I have a confession about habit apps: I’ve tried them all. Streaks, Habitica, Done, HabitNow, and several I’ve since forgotten. I’ve used them with initial enthusiasm, convinced that this time I would maintain the 66 days supposedly needed to form a habit.
And it always ends the same way. By week three, the moment of reviewing the habit list becomes a guilt tour. There are boxes I don’t check because I forgot. Habits I mark even though I can’t remember doing them. Some I stopped trying but didn’t delete because deleting them feels like giving up.
The problem isn’t consistency. The problem is that habit apps are built on a false premise.
The false premise of habit apps
The premise is that a habit is an autonomous unit that can be measured independently of the context in which it occurs.
“Drink water” as a habit assumes that drinking water at 9 AM during a deep work session is the same as drinking water at 8 PM after dinner. They’re the same liters, but completely different moments — different cues, different obstacles, different reasons to forget.

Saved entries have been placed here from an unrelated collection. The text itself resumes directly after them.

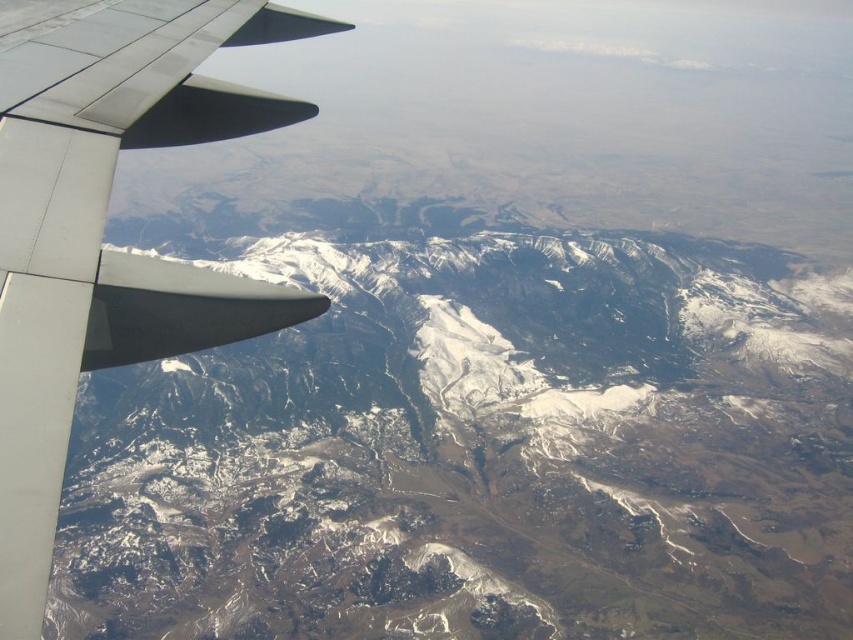 Which of these two, snowy rocky mountain range at upper left or metallic gray wing at left, stands shorter?

metallic gray wing at left

Is snowy rocky mountain range at upper left to the left of metallic gray wing at left from the viewer's perspective?

Incorrect, snowy rocky mountain range at upper left is not on the left side of metallic gray wing at left.

Who is more distant from viewer, (648, 308) or (167, 136)?

Positioned behind is point (648, 308).

At what (x,y) coordinates should I click in order to perform the action: click on snowy rocky mountain range at upper left. Please return your answer as a coordinate pair (x, y). Looking at the image, I should click on (476, 449). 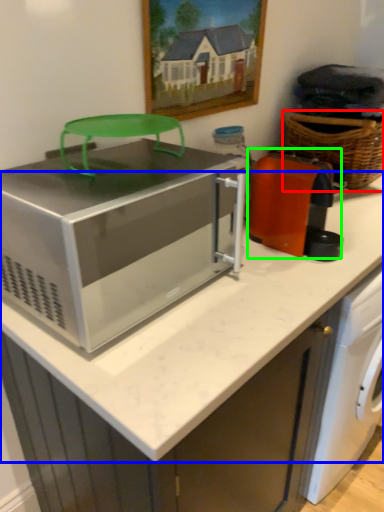 Question: Estimate the real-world distances between objects in this image. Which object is farther from basket (highlighted by a red box), counter top (highlighted by a blue box) or appliance (highlighted by a green box)?

Choices:
 (A) counter top
 (B) appliance

Answer: (A)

“Meditate” as a daily habit conflates 20 minutes of morning meditation with 2 minutes of breathing before an important meeting. Do they count equally? What are you really measuring?

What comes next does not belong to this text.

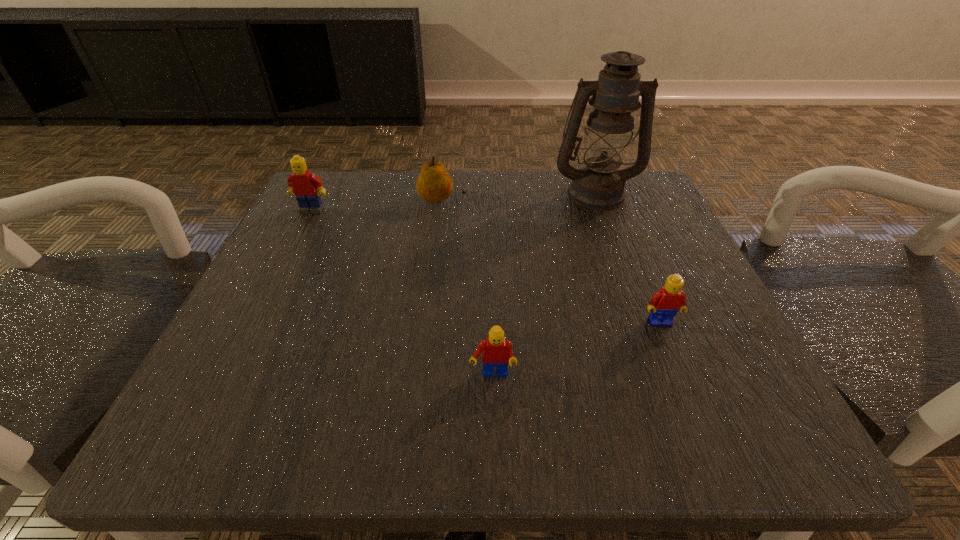 At what (x,y) coordinates should I click in order to perform the action: click on the tallest object. Please return your answer as a coordinate pair (x, y). This screenshot has height=540, width=960. Looking at the image, I should click on (599, 185).

Where is `the farthest Lego`? This screenshot has height=540, width=960. the farthest Lego is located at coordinates (307, 186).

Identify the location of the leftmost Lego. This screenshot has width=960, height=540. 307,186.

The height and width of the screenshot is (540, 960). Find the location of `the second object from left to right`. the second object from left to right is located at coordinates (434, 184).

This screenshot has height=540, width=960. I want to click on the second nearest Lego, so click(665, 303).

Habit apps generalize in order to give you a number. And streak numbers are addictive but poor proxies for what you actually want to develop.
The habit as part of the context
Contextual time-blocking treats habits differently: a habit is an intention that makes sense within a specific context.
“No distractions” as a habit lives inside the deep work block. Not in the email block, where managed distractions are part of the work. Not in the meetings block, where attention is the tool. In the deep work block.
“Water every 30 minutes” lives in long-duration work blocks. Not in 30-minute ones.
“Review notes before wrapping up” lives in the meetings block, just before marking it as complete.
This localization has practical consequences:
First, habits are easier to activate. You don’t have to remember a global list of the day’s habits. When you open the block and see your habits there, the context has already prepared the ground. You’re in deep work mode; the “no distractions” habit already makes sense.
Second, success or failure is more honest. It’s not “did I meditate today?” but “did I activate conscious breathing before this meeting?” One question has context. The other doesn’t.
Third, you can have different habits in different contexts without them contaminating each other. Your 9 AM self doesn’t have to meet the same habits as your 5 PM self.
The streak trap
Habit apps with streak systems create a perverse incentive: checking the box becomes the goal, not the habit itself.
When you have a 47-day streak, on day 48 when you don’t feel the habit makes sense, you do it anyway to avoid breaking the streak. Or worse: you check it even though you didn’t really do it.
ZexTime has no streaks. It has contexts. When you complete a block, you save an instance with the habits you activated in that session. Over time, you can see how often you’ve activated a habit in a given type of block. But there’s no number to break. No guilt if a habit didn’t fit that day.
How to set up habits in ZexTime
The most practical way to start is to think block by block:
For your deep work block, what conditions do you need for a good session? Maybe: notifications off, water on the desk, review tasks before starting, stand-up break after each Pomodoro.
For your email and admin block, what makes it more effective? Maybe: only reply to what can be answered in under 2 minutes, don’t open new threads you can’t close now, archive anything that requires no action.
For your exercise block, what sustains it? Maybe: clothes prepared the night before (a habit in the night-preparation block), water before starting, 5 minutes of mandatory warm-up.
Each of those habits lives in the block where it makes sense. Not in a global list looking down without context.
Habits aren’t tasks you can do at any time. They are practices that depend on context to be possible. Returning that context to them is the first condition for them to work.